Degenerative spine diseases
Herniated disc of the cervical, thoracic, or lumbar spine
Signs of wear of the intervertebral discs, the cartilaginous shock absorbers between the vertebrae, appear after the age of 20. Repeated unilateral and unnatural stresses and incorrect posture exacerbate the situation. In most people with a healthy back healthy, MRI will reveal wear of the intervertebral discs. However, this usually has no clinical significance. Approximately 5% of all people will suffer from a herniated disc. Through the formation of cracks in the outer fibrous ring, soft disc material extravasates towards the spinal canal and nerve roots and can exert pressure on these.
Special techniques implemented at our centre
Cervical spine
Using a frontal incision, the disc is removed. Either a place holder (titanium or plastic cage) or a prosthetic disc is inserted. The relief of the pinched nerves usually relives the symptoms immediately. The risk of nerve or spinal cord injury is minimal (well below 1%). If a small herniated disc is in a lateral position, it can also be removed from behind. In our centre this Fryckholm surgery is performed in a minimally invasive manner with minimal muscular injury. In this technique, the cervical spine is reached using a 10-mm-long incision and dilation technique. The herniated disc is removed through a narrow working channel with the help of an endoscope. Because of the very small incision and minimal stress on the muscles, post-operative pain is considerably reduced.
Thoracic spine
Because of the anatomical conditions in the area of the thoracic spine (extension of the spinal cord with narrowness of the spinal canal) intervention in this area is relatively complex compared with other spinal surgeries. At our centre, these procedures are performed using continuous neuromonitoring.
Lumbar spine
At our clinic, operations on the lumbar spine are performed using purely endoscopic or endoscopically-assisted methods. These techniques allow us to find the gentlest access to the pathologically altered structures and protect the supportive elements of the spinal column (muscles, ligaments, intervertebral joints). Because of the very small incision and minimal stress on the muscles, there is minimal loss of blood. The postoperative pain is significantly lower. The patient is able to stand up on the day of surgery and can be discharged within a short time.
In the case of extensive degenerative disc disease, prosthetic discs may also be used in certain situations. In the case of symptomatic segmental instability (spondylolisthesis), vertebral stiffeners (spondylosis) may be necessary in certain conditions. At our clinic, these interventions can be performed using intra-operative CT examinations.
By using endoscopic and endoscope-assisted technique, the surgical access to the spinal column can be created carefully, thereby preserving the muscles. This promises minimal operation-related injury and a quick recovery after surgery.
Lumbar spinal stenosis
The natural ageing of the spine, which is aggravated by incorrect posture as well as non-physiological and repetitive stress, can lead to the degeneration of various elements of the spine.
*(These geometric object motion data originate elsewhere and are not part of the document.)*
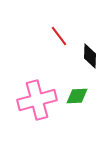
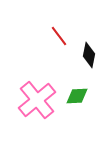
black diamond: moved 1 px left, 1 px up; rotated 10 degrees clockwise
pink cross: rotated 24 degrees counterclockwise
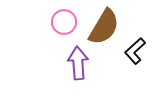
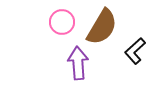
pink circle: moved 2 px left
brown semicircle: moved 2 px left
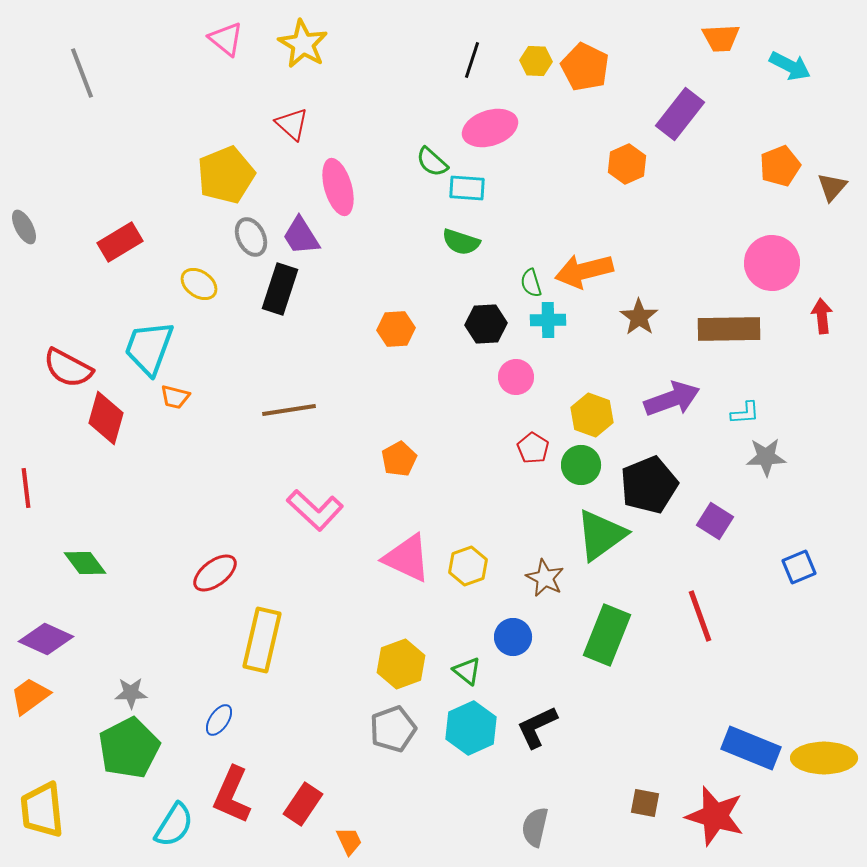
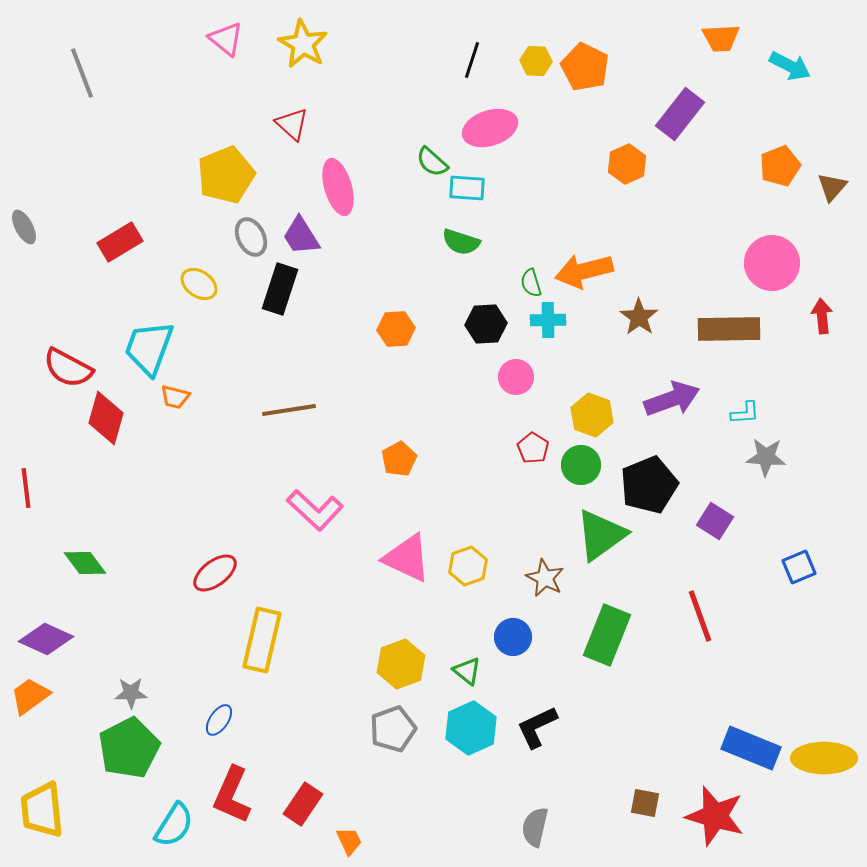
gray star at (766, 457): rotated 6 degrees clockwise
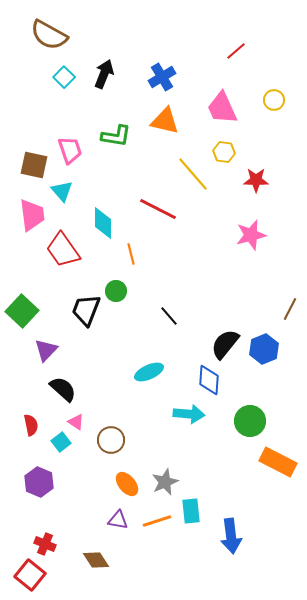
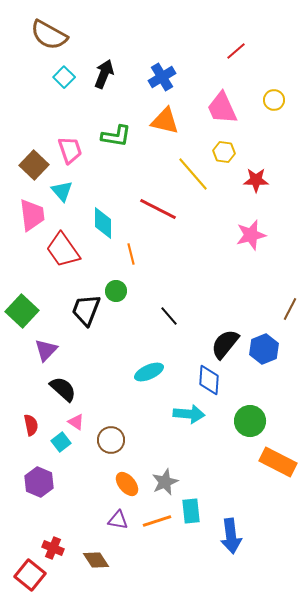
brown square at (34, 165): rotated 32 degrees clockwise
red cross at (45, 544): moved 8 px right, 4 px down
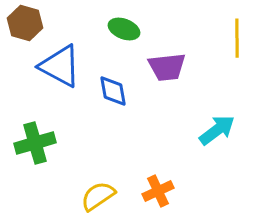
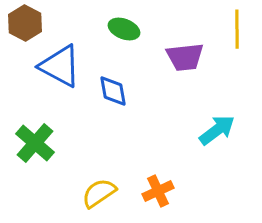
brown hexagon: rotated 12 degrees clockwise
yellow line: moved 9 px up
purple trapezoid: moved 18 px right, 10 px up
green cross: rotated 33 degrees counterclockwise
yellow semicircle: moved 1 px right, 3 px up
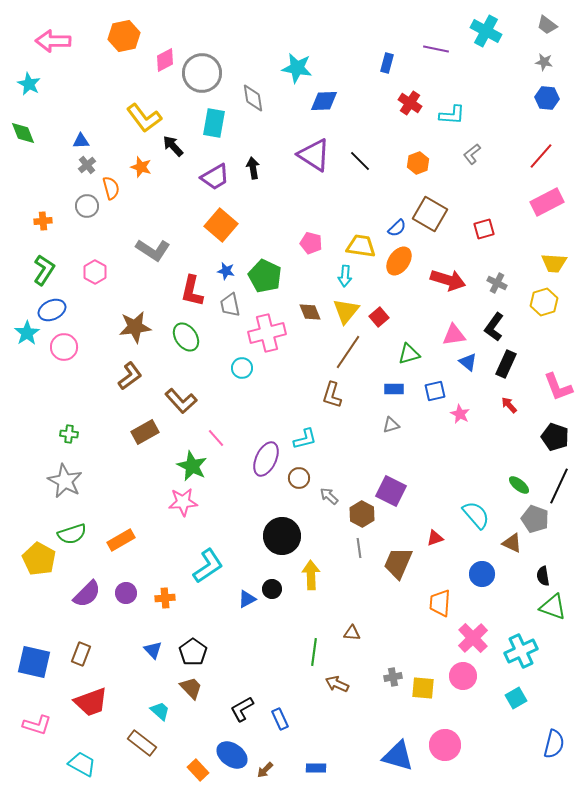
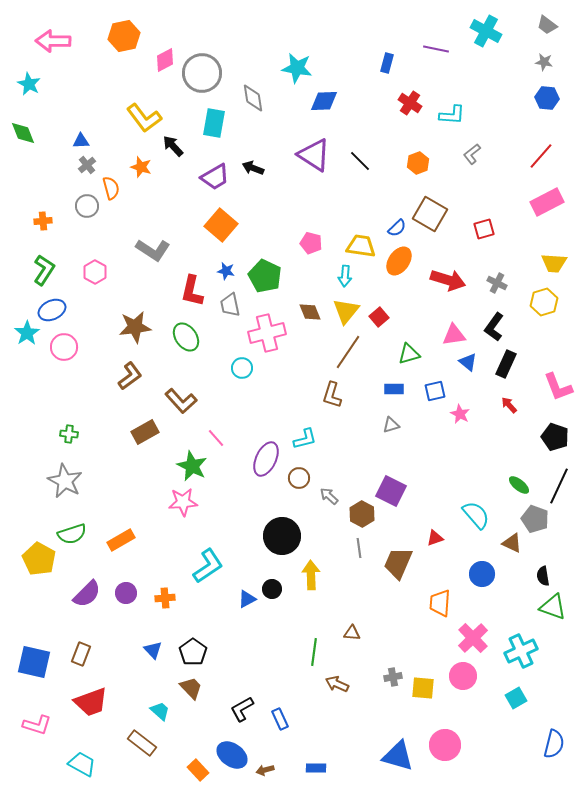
black arrow at (253, 168): rotated 60 degrees counterclockwise
brown arrow at (265, 770): rotated 30 degrees clockwise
Intervertebral discs, intervertebral joints, and ligaments display wear. This can eventually narrow the spinal canal and/or the exit points of the nerve roots. Occasionally, this narrowing is further complicated by spondylolisthesis.
Elderly patients (over 60) are typically affected. Women are more susceptible than men.
Special techniques implemented at our centre
The goal of any surgery is the expansion of the narrowed segment and/or the constricted nerve window. Various techniques are used for this purpose. These include interspinous decompression, recessus decompression, unilateral fenestration with undercutting to the opposite side, and bilateral fenestration. The optimal method depends on the special peculiarity of the disease and is determined on an individual basis. At our clinic, all operations are performed in a microsurgical, endoscopically-assisted manner. The ultimate goal is the protection of all supporting and stabilizing elements of the spine.
At our centre, we often use intra-operative myelography and computed tomography. After creation of an incision, the spinal canal is punctured before decompression. Iodinated contrast agents are then injected. With the help of lateral fluoroscopy and CT, the constriction can be precisely depicted. After surgery, the CT is repeated. The wound is closed only after the spinal canal has been completely decompressed.